::: DATA EXCERPTS :::

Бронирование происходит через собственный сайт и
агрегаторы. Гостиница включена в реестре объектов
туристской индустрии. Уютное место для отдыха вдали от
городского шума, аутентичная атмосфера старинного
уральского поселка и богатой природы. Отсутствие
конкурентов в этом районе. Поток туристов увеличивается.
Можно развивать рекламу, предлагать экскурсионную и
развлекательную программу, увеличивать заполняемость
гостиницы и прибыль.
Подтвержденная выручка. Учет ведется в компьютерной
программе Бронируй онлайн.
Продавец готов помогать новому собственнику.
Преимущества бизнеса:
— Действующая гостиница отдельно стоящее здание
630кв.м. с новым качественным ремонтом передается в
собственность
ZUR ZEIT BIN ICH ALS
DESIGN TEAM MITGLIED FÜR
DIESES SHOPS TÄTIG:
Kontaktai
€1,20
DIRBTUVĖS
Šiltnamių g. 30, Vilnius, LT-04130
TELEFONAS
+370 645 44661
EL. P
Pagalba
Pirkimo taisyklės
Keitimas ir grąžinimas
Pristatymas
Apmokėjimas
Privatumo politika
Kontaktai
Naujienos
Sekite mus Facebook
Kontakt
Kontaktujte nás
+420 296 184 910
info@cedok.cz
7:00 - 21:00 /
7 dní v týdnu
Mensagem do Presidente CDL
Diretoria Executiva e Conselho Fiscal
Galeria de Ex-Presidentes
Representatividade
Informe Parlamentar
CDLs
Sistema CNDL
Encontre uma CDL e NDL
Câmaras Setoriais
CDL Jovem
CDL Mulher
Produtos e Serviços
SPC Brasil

:::

For this exercise, repeat the data above exactly.

Бронирование происходит через собственный сайт и
агрегаторы. Гостиница включена в реестре объектов
туристской индустрии. Уютное место для отдыха вдали от
городского шума, аутентичная атмосфера старинного
уральского поселка и богатой природы. Отсутствие
конкурентов в этом районе. Поток туристов увеличивается.
Можно развивать рекламу, предлагать экскурсионную и
развлекательную программу, увеличивать заполняемость
гостиницы и прибыль.
Подтвержденная выручка. Учет ведется в компьютерной
программе Бронируй онлайн.
Продавец готов помогать новому собственнику.
Преимущества бизнеса:
— Действующая гостиница отдельно стоящее здание
630кв.м. с новым качественным ремонтом передается в
собственность
ZUR ZEIT BIN ICH ALS
DESIGN TEAM MITGLIED FÜR
DIESES SHOPS TÄTIG:
Kontaktai
€1,20
DIRBTUVĖS
Šiltnamių g. 30, Vilnius, LT-04130
TELEFONAS
+370 645 44661
EL. P
Pagalba
Pirkimo taisyklės
Keitimas ir grąžinimas
Pristatymas
Apmokėjimas
Privatumo politika
Kontaktai
Naujienos
Sekite mus Facebook
Kontakt
Kontaktujte nás
+420 296 184 910
info@cedok.cz
7:00 - 21:00 /
7 dní v týdnu
Mensagem do Presidente CDL
Diretoria Executiva e Conselho Fiscal
Galeria de Ex-Presidentes
Representatividade
Informe Parlamentar
CDLs
Sistema CNDL
Encontre uma CDL e NDL
Câmaras Setoriais
CDL Jovem
CDL Mulher
Produtos e Serviços
SPC Brasil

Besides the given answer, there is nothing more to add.